* TASK ITEM
Your answer must be the records below repeated word for word, with no pictures in it.

* GIVEN RECORDS
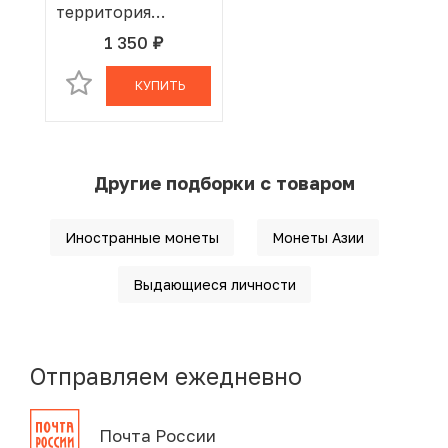
территория
Индийского
1 350
руб.
В КОРЗИНЕ
океана «Королева
Елизавета II и
КУПИТЬ
Принц Филипп»
Другие подборки с товаром
Иностранные монеты
Монеты Азии
Выдающиеся личности
Отправляем ежедневно
Почта России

* RESPONSE BOX
территория
Индийского
1 350
руб.
В КОРЗИНЕ
океана «Королева
Елизавета II и
КУПИТЬ
Принц Филипп»
Другие подборки с товаром
Иностранные монеты
Монеты Азии
Выдающиеся личности
Отправляем ежедневно
Почта России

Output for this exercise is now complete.